24 heures après l’intervention, l’infirmière du service vérifie le bon fonctionnement de la sonde de gastrostomie et débute la nutrition par celle-ci, en fonction des consignes laissées par la diététicienne ou le médecin. Si le patient supporte bien ce premier apport (pas de nausée, pas de régurgitation, ni de sensation de lourdeur au niveau de l’estomac), le médecin prescrira l’arrêt de la perfusion. La nutrition peut alors s’effectuer à un rythme de 3 à 4 fois par jour. L’infirmière du service expliquera alors comment bien utiliser la sonde.
Comment cela se passe à la maison ?
La texture de l’alimentation sera décidée après avis de la diététicienne. S’il n’y a pas de contre-indication, il est possible de s’alimenter par la bouche en complément de la sonde de gastrostomie. Un prestataire de service livrera à domicile les produits et le matériel, à la demande de la diététicienne ou de l’infirmière de coordination des soins externes (ordonnance et documents fournis directement). Le matériel qui sera livré correspond aux tubulures, sets de soins, poche d’alimentation et tout matériel pouvant correspondre à vos besoins (pompe, poche à eau…). Parmi ce matériel se trouve un set de remplacement transitoire qui est à garder et ne servira qu’en cas de perte de la sonde.
Le suivi de l’alimentation sera ensuite assuré par une diététicienne du prestataire qui restera en contact avec celle de l’établissement dans lequel la pose a été réalisée.
Pourra-t-on enlever la sonde ?
La gastrostomie n’est pas nécessairement définitive. Les patients gardent la sonde entre trois et six mois. Le retrait se fait en consultation par l’infirmière ou le médecin.

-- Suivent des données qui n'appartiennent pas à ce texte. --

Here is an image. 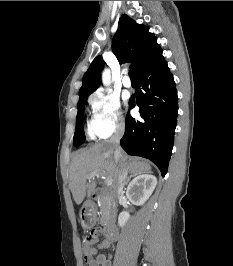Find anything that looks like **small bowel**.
Segmentation results:
<instances>
[{"label": "small bowel", "mask_w": 233, "mask_h": 266, "mask_svg": "<svg viewBox=\"0 0 233 266\" xmlns=\"http://www.w3.org/2000/svg\"><path fill=\"white\" fill-rule=\"evenodd\" d=\"M110 246L111 242L108 239H104L98 243L97 247L85 241L83 244V252L87 266H111V257L99 253V250L108 249Z\"/></svg>", "instance_id": "small-bowel-1"}]
</instances>
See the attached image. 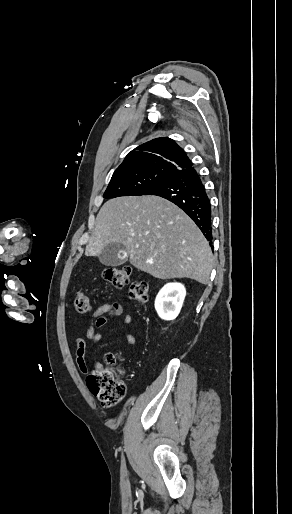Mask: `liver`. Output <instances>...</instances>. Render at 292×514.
Segmentation results:
<instances>
[{"label": "liver", "mask_w": 292, "mask_h": 514, "mask_svg": "<svg viewBox=\"0 0 292 514\" xmlns=\"http://www.w3.org/2000/svg\"><path fill=\"white\" fill-rule=\"evenodd\" d=\"M120 242L129 262L154 278H191L209 284L213 254L201 230L178 206L159 196L108 200L96 218L85 256Z\"/></svg>", "instance_id": "liver-1"}]
</instances>
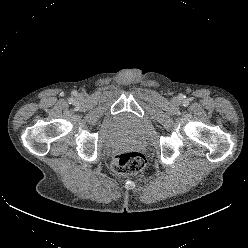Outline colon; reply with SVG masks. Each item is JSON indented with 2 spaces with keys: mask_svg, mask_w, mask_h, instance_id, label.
Masks as SVG:
<instances>
[{
  "mask_svg": "<svg viewBox=\"0 0 248 248\" xmlns=\"http://www.w3.org/2000/svg\"><path fill=\"white\" fill-rule=\"evenodd\" d=\"M146 164L145 156L138 151L118 153L112 160V169L120 175H130L140 172Z\"/></svg>",
  "mask_w": 248,
  "mask_h": 248,
  "instance_id": "5ec220e1",
  "label": "colon"
}]
</instances>
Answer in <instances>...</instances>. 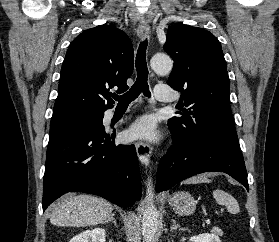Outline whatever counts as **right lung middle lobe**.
Wrapping results in <instances>:
<instances>
[{
	"instance_id": "dd1d6c3e",
	"label": "right lung middle lobe",
	"mask_w": 279,
	"mask_h": 242,
	"mask_svg": "<svg viewBox=\"0 0 279 242\" xmlns=\"http://www.w3.org/2000/svg\"><path fill=\"white\" fill-rule=\"evenodd\" d=\"M102 116L103 113L86 111L52 116L49 140L76 131L91 130L93 121L100 119Z\"/></svg>"
}]
</instances>
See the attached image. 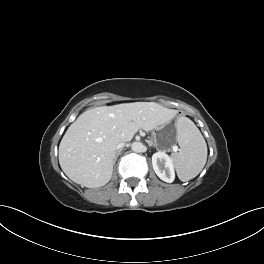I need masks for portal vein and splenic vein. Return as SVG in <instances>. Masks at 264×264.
<instances>
[{"instance_id":"portal-vein-and-splenic-vein-1","label":"portal vein and splenic vein","mask_w":264,"mask_h":264,"mask_svg":"<svg viewBox=\"0 0 264 264\" xmlns=\"http://www.w3.org/2000/svg\"><path fill=\"white\" fill-rule=\"evenodd\" d=\"M177 149H178V148H177L176 146L173 147V150H174V151H177Z\"/></svg>"}]
</instances>
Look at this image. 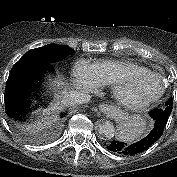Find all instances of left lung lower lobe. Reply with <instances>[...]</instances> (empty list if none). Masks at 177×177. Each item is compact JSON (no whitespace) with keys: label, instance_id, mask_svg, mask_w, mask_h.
I'll return each mask as SVG.
<instances>
[{"label":"left lung lower lobe","instance_id":"0a47b994","mask_svg":"<svg viewBox=\"0 0 177 177\" xmlns=\"http://www.w3.org/2000/svg\"><path fill=\"white\" fill-rule=\"evenodd\" d=\"M170 108L171 107H162L149 112L154 120V126L150 133L142 140L131 145L120 141H112L107 149L122 155H135L147 150L162 136L172 111Z\"/></svg>","mask_w":177,"mask_h":177}]
</instances>
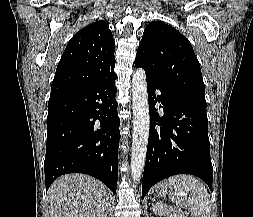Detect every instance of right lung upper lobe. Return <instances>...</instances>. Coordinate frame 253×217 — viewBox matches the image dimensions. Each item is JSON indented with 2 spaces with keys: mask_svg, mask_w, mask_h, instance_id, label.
Instances as JSON below:
<instances>
[{
  "mask_svg": "<svg viewBox=\"0 0 253 217\" xmlns=\"http://www.w3.org/2000/svg\"><path fill=\"white\" fill-rule=\"evenodd\" d=\"M115 45L109 26L94 22L69 41L57 66L50 98L83 89L110 74Z\"/></svg>",
  "mask_w": 253,
  "mask_h": 217,
  "instance_id": "right-lung-upper-lobe-1",
  "label": "right lung upper lobe"
}]
</instances>
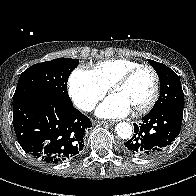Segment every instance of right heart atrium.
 I'll return each mask as SVG.
<instances>
[{
  "label": "right heart atrium",
  "mask_w": 196,
  "mask_h": 196,
  "mask_svg": "<svg viewBox=\"0 0 196 196\" xmlns=\"http://www.w3.org/2000/svg\"><path fill=\"white\" fill-rule=\"evenodd\" d=\"M105 89L90 70L76 68L69 78V95L82 111L89 112L105 96Z\"/></svg>",
  "instance_id": "d8ad5b80"
}]
</instances>
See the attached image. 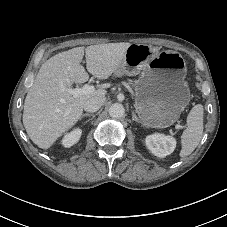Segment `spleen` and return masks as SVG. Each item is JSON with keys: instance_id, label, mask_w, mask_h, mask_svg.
<instances>
[{"instance_id": "3e777b00", "label": "spleen", "mask_w": 227, "mask_h": 227, "mask_svg": "<svg viewBox=\"0 0 227 227\" xmlns=\"http://www.w3.org/2000/svg\"><path fill=\"white\" fill-rule=\"evenodd\" d=\"M203 106L195 105L187 117V128L181 135L180 157L189 156L198 146L203 134Z\"/></svg>"}]
</instances>
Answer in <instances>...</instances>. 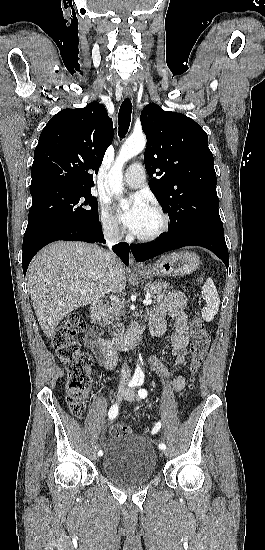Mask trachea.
<instances>
[{
	"mask_svg": "<svg viewBox=\"0 0 265 550\" xmlns=\"http://www.w3.org/2000/svg\"><path fill=\"white\" fill-rule=\"evenodd\" d=\"M132 103L129 98H126L119 109V137L124 138L131 122Z\"/></svg>",
	"mask_w": 265,
	"mask_h": 550,
	"instance_id": "trachea-1",
	"label": "trachea"
}]
</instances>
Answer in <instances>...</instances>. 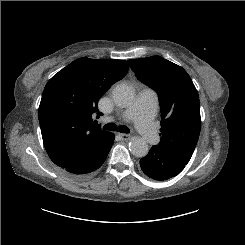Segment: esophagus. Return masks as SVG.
<instances>
[{"mask_svg":"<svg viewBox=\"0 0 245 245\" xmlns=\"http://www.w3.org/2000/svg\"><path fill=\"white\" fill-rule=\"evenodd\" d=\"M118 135L123 139V140H128L130 138L129 134L125 133H118Z\"/></svg>","mask_w":245,"mask_h":245,"instance_id":"34e87169","label":"esophagus"}]
</instances>
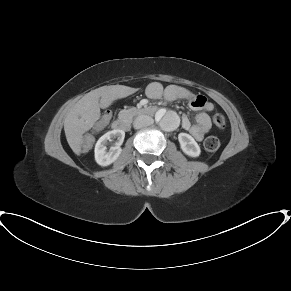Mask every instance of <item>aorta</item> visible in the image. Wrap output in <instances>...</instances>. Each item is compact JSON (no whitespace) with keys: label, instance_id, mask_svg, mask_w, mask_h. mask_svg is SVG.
Here are the masks:
<instances>
[{"label":"aorta","instance_id":"aorta-1","mask_svg":"<svg viewBox=\"0 0 291 291\" xmlns=\"http://www.w3.org/2000/svg\"><path fill=\"white\" fill-rule=\"evenodd\" d=\"M157 119L160 127L165 131H173L179 126L178 116L173 112L158 114Z\"/></svg>","mask_w":291,"mask_h":291}]
</instances>
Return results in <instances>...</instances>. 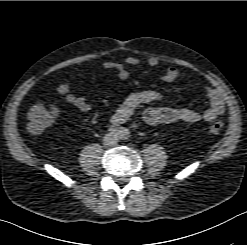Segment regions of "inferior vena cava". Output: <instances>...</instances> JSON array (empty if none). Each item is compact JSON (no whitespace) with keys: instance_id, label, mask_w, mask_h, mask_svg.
Listing matches in <instances>:
<instances>
[{"instance_id":"602c4592","label":"inferior vena cava","mask_w":247,"mask_h":245,"mask_svg":"<svg viewBox=\"0 0 247 245\" xmlns=\"http://www.w3.org/2000/svg\"><path fill=\"white\" fill-rule=\"evenodd\" d=\"M104 142L107 146H113L117 143V139L113 135L107 134L104 138Z\"/></svg>"}]
</instances>
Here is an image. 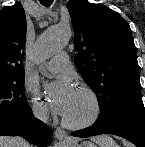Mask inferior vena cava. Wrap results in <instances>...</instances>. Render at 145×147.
<instances>
[{"mask_svg": "<svg viewBox=\"0 0 145 147\" xmlns=\"http://www.w3.org/2000/svg\"><path fill=\"white\" fill-rule=\"evenodd\" d=\"M35 116L37 118L41 119L42 121H45L47 118V112L44 110H42V111L37 110V111H35Z\"/></svg>", "mask_w": 145, "mask_h": 147, "instance_id": "inferior-vena-cava-1", "label": "inferior vena cava"}]
</instances>
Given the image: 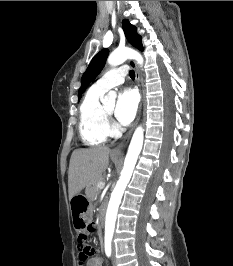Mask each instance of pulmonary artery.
Returning a JSON list of instances; mask_svg holds the SVG:
<instances>
[{
  "instance_id": "pulmonary-artery-1",
  "label": "pulmonary artery",
  "mask_w": 233,
  "mask_h": 266,
  "mask_svg": "<svg viewBox=\"0 0 233 266\" xmlns=\"http://www.w3.org/2000/svg\"><path fill=\"white\" fill-rule=\"evenodd\" d=\"M126 75V66L113 68L99 78L94 85L101 90L108 91L109 89L122 84Z\"/></svg>"
}]
</instances>
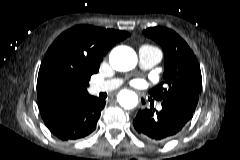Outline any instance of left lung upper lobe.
<instances>
[{
  "label": "left lung upper lobe",
  "instance_id": "1",
  "mask_svg": "<svg viewBox=\"0 0 240 160\" xmlns=\"http://www.w3.org/2000/svg\"><path fill=\"white\" fill-rule=\"evenodd\" d=\"M144 35L159 43L165 53L164 82L151 89V96L194 112L201 94L199 63L187 43L173 30L151 27Z\"/></svg>",
  "mask_w": 240,
  "mask_h": 160
}]
</instances>
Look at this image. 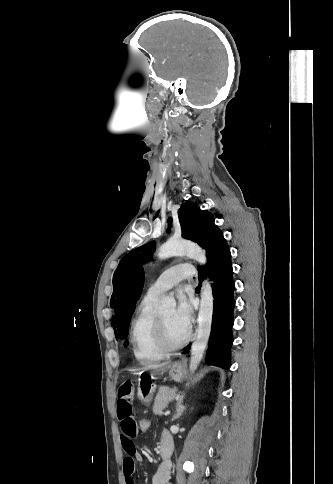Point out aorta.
I'll return each mask as SVG.
<instances>
[{"mask_svg": "<svg viewBox=\"0 0 333 484\" xmlns=\"http://www.w3.org/2000/svg\"><path fill=\"white\" fill-rule=\"evenodd\" d=\"M186 254L198 263L204 265L207 262L205 251L197 244L177 239H170L160 246L158 250L159 259L163 260L172 256ZM176 307L174 297H165L160 303V310L170 311ZM213 315V294L210 283L205 280L201 288L200 309L198 313L197 336L191 347L190 371L192 373L198 368L203 358L211 333Z\"/></svg>", "mask_w": 333, "mask_h": 484, "instance_id": "obj_1", "label": "aorta"}]
</instances>
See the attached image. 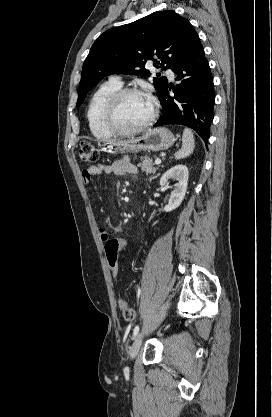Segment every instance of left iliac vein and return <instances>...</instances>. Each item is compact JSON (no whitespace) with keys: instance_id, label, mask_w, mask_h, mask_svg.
Here are the masks:
<instances>
[{"instance_id":"obj_1","label":"left iliac vein","mask_w":272,"mask_h":417,"mask_svg":"<svg viewBox=\"0 0 272 417\" xmlns=\"http://www.w3.org/2000/svg\"><path fill=\"white\" fill-rule=\"evenodd\" d=\"M143 335H144V332H140L137 335V337H136L135 341L133 342L132 346L130 347L129 355L132 359H134L140 351Z\"/></svg>"}]
</instances>
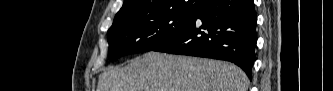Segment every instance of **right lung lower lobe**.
I'll use <instances>...</instances> for the list:
<instances>
[{"instance_id":"98d812e1","label":"right lung lower lobe","mask_w":333,"mask_h":91,"mask_svg":"<svg viewBox=\"0 0 333 91\" xmlns=\"http://www.w3.org/2000/svg\"><path fill=\"white\" fill-rule=\"evenodd\" d=\"M256 23L253 0H210L153 51L230 61L252 79Z\"/></svg>"}]
</instances>
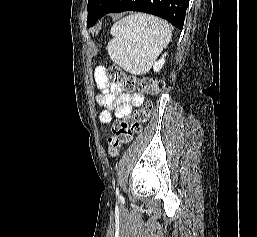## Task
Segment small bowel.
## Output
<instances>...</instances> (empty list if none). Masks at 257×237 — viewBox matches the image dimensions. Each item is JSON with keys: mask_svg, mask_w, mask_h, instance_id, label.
<instances>
[{"mask_svg": "<svg viewBox=\"0 0 257 237\" xmlns=\"http://www.w3.org/2000/svg\"><path fill=\"white\" fill-rule=\"evenodd\" d=\"M95 80L101 90L97 101L106 108L99 116L103 123L108 124L113 120L111 111L117 119L128 117L132 108L141 105L144 100L142 94H129L124 92L120 86L111 84L103 66L97 67Z\"/></svg>", "mask_w": 257, "mask_h": 237, "instance_id": "obj_1", "label": "small bowel"}]
</instances>
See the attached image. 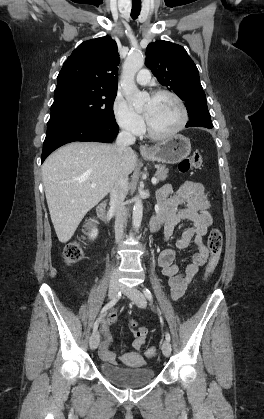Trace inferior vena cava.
Here are the masks:
<instances>
[{"mask_svg":"<svg viewBox=\"0 0 264 419\" xmlns=\"http://www.w3.org/2000/svg\"><path fill=\"white\" fill-rule=\"evenodd\" d=\"M135 136L129 132L128 130H122L116 139V149L117 155L119 158L123 156V153L127 150L129 145L135 143ZM127 176L124 174H120L117 177V181L115 185L112 187L110 191V198L111 204L116 209L115 214V239L116 242L119 243L123 238V231H124V222L125 217L127 214V210L125 208L124 199L127 194Z\"/></svg>","mask_w":264,"mask_h":419,"instance_id":"602c4592","label":"inferior vena cava"}]
</instances>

L’orifice se referme dans les heures qui suivent.
Si la sonde de gastrostomie doit être gardée au-delà de six mois, elle sera changée de façon systématique en consultation. Le changement de sonde peut avoir lieu avant en cas de problème avec celle-ci : sonde bouchée, ballonnet percé… Dans tous les cas, il est important d’en parler avec votre médecin pour trouver une solution adaptée à vos besoins.